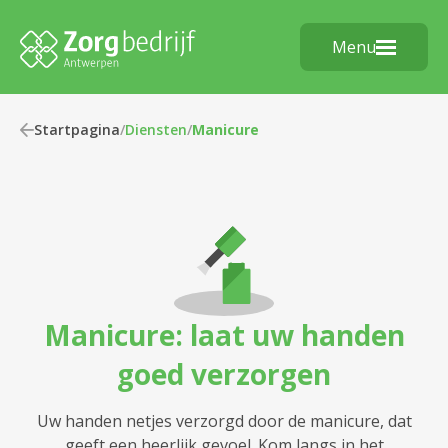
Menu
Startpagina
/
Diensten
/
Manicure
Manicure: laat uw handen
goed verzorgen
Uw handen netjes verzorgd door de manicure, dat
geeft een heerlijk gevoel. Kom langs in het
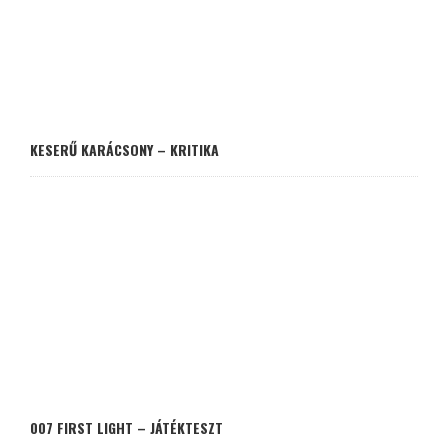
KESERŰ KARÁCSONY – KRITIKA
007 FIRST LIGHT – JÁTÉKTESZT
□ □ □ □ □
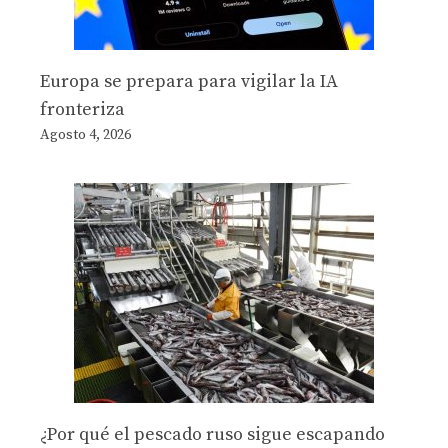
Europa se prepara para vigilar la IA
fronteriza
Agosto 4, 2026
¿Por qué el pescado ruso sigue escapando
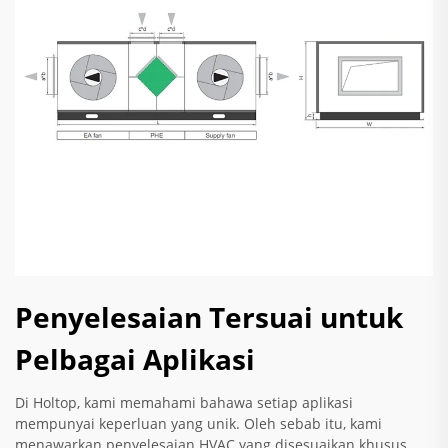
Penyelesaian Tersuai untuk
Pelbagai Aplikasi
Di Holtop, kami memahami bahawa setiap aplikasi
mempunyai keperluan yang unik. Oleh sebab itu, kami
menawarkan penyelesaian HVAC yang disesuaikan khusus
□ □ □ □ □
◆ **The task**: Once you find the line with "KESERŰ KARÁCSONY – KRITIKA" above, print it and every line after it up to and including the line with "007 FIRST LIGHT – JÁTÉKTESZT", exactly as written and nothing else.

◆ **Solution**:
KESERŰ KARÁCSONY – KRITIKA
007 FIRST LIGHT – JÁTÉKTESZT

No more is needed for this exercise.